* **What the task requires**: From the listing below, extract every line in which the word "プロジェクト" appears.

--------------------

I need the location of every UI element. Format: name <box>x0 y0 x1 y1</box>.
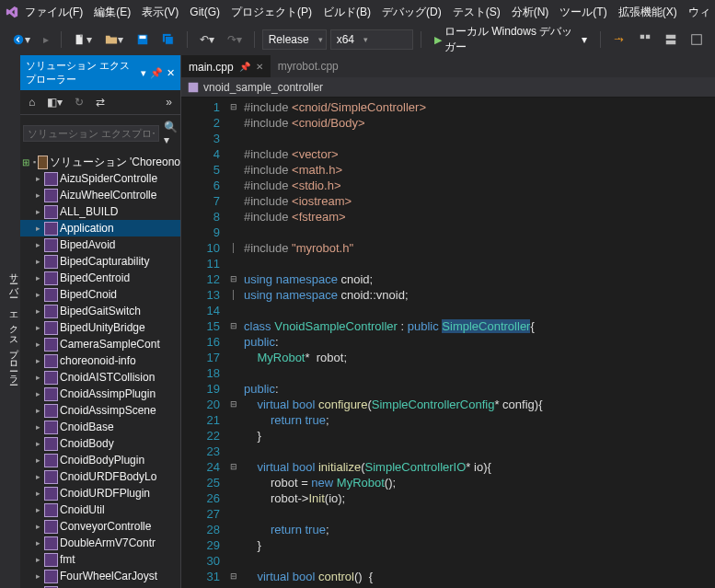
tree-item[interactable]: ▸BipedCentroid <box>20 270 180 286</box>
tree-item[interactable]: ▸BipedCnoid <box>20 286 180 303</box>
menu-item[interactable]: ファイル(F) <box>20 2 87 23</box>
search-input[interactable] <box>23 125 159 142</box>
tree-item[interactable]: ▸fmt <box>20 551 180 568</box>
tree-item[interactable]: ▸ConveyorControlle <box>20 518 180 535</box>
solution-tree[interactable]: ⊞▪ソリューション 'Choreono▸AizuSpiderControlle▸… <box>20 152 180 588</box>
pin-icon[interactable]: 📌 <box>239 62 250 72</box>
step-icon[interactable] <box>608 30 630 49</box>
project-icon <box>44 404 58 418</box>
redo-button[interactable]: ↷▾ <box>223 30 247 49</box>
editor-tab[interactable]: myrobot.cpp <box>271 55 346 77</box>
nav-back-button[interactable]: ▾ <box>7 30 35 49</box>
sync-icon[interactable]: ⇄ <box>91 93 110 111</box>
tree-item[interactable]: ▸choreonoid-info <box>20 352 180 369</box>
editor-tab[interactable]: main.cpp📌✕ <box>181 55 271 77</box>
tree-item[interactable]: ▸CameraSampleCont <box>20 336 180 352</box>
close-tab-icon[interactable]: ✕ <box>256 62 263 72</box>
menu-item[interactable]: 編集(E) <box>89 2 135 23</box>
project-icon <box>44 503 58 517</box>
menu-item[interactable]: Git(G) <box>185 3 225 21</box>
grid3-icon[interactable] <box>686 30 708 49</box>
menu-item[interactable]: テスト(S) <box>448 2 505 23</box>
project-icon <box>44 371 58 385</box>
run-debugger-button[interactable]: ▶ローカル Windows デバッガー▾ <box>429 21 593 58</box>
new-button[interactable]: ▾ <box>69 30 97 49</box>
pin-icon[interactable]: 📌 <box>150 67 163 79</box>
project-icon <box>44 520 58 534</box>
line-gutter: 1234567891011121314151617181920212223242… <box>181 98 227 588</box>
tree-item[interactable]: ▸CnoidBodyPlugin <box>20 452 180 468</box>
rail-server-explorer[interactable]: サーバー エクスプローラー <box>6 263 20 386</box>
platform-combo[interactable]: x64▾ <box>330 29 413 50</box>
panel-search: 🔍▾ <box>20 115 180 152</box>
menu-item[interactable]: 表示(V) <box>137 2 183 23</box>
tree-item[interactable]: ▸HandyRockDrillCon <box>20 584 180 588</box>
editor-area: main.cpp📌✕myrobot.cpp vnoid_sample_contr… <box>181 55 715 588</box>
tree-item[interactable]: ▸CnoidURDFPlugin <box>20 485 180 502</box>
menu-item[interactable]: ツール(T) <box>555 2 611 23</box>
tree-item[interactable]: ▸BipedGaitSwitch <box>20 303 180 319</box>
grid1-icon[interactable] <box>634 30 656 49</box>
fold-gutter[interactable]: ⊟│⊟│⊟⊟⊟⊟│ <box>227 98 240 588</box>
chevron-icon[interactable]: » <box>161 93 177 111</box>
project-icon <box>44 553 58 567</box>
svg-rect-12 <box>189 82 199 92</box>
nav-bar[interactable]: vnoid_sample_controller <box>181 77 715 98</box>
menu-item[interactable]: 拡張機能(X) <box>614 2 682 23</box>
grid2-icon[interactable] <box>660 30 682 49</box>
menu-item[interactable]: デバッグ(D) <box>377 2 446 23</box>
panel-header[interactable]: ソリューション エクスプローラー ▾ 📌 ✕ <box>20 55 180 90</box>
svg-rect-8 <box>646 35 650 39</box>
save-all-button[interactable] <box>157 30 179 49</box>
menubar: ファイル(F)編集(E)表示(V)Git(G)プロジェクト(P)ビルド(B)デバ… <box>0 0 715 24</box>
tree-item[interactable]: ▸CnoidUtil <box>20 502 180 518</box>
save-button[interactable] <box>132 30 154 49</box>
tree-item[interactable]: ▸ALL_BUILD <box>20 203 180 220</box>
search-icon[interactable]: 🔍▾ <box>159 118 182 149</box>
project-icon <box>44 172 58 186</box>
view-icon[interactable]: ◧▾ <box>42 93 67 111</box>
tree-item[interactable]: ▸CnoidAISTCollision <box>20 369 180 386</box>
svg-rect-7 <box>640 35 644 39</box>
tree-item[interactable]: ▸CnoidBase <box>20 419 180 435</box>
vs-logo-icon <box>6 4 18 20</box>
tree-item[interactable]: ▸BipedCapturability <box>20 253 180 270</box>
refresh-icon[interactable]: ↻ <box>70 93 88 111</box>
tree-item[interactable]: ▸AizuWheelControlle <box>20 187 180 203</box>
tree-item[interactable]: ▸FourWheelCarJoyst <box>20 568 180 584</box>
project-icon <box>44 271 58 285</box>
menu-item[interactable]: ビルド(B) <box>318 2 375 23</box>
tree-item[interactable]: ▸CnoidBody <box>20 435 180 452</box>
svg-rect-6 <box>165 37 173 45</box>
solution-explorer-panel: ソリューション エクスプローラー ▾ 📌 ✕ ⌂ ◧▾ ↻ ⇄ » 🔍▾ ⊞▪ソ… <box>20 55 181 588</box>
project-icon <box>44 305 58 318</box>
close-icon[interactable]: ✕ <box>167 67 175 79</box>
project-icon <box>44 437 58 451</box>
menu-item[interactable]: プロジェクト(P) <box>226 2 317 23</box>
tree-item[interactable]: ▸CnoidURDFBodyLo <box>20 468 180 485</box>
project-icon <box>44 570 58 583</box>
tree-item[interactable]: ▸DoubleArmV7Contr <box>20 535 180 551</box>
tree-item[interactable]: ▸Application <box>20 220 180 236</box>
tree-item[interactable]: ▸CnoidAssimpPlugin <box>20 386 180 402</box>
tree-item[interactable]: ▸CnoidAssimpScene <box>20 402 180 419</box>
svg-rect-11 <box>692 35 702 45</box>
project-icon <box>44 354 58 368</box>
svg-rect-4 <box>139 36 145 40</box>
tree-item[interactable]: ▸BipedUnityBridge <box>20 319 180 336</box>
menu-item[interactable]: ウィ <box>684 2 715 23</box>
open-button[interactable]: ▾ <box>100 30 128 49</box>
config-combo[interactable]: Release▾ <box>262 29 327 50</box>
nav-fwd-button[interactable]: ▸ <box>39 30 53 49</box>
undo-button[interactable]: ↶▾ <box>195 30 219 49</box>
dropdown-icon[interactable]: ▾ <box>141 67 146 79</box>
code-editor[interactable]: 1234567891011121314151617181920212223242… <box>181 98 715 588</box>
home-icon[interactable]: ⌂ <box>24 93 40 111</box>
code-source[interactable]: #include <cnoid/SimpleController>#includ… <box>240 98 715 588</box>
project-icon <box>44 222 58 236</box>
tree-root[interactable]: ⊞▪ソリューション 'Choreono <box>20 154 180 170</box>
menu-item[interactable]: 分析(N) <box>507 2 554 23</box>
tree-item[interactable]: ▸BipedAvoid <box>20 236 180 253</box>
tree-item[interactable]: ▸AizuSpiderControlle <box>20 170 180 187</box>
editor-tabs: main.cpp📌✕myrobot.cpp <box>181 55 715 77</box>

--------------------

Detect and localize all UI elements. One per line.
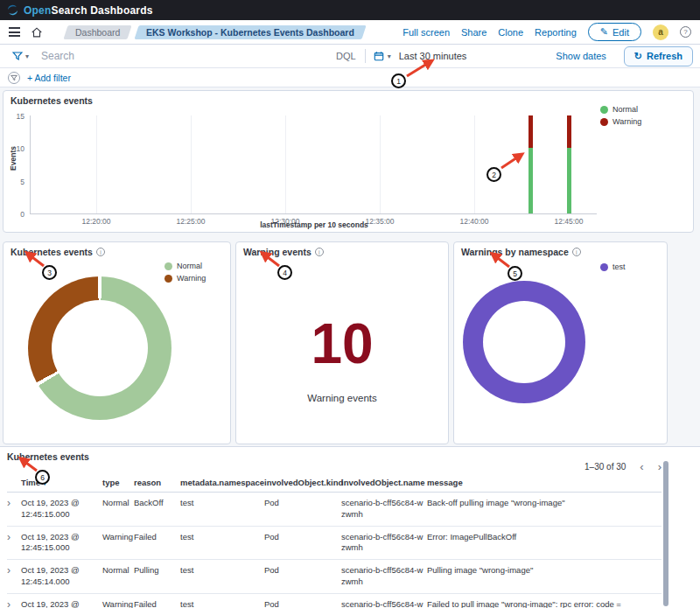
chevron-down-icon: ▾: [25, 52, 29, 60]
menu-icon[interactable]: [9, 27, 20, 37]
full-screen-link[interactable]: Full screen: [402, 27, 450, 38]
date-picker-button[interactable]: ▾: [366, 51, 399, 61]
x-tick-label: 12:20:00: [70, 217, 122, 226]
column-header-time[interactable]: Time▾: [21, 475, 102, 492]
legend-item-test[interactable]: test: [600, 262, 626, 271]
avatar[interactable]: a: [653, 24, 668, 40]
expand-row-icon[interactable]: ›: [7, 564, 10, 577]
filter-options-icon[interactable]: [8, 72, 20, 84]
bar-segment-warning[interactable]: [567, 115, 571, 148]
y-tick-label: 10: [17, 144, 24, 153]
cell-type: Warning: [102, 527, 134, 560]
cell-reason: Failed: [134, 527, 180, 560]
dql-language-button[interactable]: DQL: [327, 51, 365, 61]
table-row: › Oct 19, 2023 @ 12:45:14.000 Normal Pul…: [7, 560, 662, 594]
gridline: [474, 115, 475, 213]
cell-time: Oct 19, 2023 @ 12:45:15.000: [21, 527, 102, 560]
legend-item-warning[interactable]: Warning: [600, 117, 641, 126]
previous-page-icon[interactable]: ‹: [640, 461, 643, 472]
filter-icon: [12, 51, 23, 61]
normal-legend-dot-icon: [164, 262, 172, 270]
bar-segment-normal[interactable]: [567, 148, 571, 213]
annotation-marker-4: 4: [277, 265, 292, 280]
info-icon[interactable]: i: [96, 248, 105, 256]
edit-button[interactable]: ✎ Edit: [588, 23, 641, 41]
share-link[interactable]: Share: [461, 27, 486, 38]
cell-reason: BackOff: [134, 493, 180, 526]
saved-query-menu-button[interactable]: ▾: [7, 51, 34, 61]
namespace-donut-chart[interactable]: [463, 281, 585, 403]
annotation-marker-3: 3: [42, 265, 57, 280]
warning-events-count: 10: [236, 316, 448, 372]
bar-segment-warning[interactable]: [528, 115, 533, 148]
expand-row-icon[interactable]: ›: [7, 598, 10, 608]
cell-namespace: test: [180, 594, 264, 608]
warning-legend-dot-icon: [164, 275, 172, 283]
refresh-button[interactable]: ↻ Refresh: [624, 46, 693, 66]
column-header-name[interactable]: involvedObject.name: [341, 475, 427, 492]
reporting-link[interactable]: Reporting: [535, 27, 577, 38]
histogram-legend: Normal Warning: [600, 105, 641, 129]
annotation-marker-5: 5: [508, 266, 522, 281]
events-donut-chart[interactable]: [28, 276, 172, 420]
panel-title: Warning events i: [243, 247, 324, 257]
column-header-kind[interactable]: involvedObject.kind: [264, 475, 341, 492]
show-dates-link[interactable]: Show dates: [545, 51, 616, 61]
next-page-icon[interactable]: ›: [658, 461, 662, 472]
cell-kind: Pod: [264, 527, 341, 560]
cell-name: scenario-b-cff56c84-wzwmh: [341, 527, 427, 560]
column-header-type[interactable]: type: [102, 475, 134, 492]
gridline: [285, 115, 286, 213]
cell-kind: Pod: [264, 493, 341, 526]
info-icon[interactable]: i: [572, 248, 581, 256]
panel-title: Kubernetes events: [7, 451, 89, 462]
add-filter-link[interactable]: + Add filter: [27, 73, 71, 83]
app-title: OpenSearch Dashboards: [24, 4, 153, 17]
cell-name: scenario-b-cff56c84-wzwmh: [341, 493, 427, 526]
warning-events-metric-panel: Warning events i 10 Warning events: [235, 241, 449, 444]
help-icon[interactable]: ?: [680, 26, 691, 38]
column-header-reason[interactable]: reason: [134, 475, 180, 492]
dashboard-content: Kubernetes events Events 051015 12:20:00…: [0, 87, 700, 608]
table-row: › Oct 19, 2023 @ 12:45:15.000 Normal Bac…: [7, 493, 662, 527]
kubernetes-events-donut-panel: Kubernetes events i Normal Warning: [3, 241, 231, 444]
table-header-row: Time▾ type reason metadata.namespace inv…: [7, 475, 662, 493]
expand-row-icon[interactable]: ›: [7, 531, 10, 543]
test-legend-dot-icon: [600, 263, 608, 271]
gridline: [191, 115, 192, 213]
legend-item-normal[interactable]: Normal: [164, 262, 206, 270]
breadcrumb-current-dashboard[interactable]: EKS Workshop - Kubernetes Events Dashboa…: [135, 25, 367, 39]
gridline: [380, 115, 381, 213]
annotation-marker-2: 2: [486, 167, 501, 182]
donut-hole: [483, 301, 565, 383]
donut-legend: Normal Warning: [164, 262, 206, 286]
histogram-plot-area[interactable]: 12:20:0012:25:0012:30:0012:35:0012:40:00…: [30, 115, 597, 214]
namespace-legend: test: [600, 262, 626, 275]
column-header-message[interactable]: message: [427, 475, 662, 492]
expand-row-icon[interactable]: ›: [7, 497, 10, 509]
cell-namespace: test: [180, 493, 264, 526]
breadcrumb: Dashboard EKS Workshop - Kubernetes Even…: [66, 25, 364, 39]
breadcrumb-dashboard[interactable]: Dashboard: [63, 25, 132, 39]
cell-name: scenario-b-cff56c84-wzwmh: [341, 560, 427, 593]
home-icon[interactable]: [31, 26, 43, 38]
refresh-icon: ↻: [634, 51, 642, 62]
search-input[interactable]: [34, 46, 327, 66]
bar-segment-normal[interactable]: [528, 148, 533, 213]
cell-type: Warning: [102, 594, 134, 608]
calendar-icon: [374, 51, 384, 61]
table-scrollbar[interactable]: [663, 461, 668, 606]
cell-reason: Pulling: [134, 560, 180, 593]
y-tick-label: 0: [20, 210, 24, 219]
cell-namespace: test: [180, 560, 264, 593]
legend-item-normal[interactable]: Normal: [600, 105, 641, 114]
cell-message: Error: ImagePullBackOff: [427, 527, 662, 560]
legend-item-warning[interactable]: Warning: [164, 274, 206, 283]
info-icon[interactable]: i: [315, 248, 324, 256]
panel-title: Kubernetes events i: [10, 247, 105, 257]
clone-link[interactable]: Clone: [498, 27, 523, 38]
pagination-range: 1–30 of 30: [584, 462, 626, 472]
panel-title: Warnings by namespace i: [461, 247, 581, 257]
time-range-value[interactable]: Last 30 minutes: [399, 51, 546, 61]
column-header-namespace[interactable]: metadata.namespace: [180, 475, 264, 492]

--------------------

* **Response to this exercise**:
menubar: ファイル(F)編集(E)表示(V)Git(G)プロジェクト(P)ビルド(B)デバ… <box>0 0 715 24</box>
menu-item[interactable]: プロジェクト(P) <box>226 2 317 23</box>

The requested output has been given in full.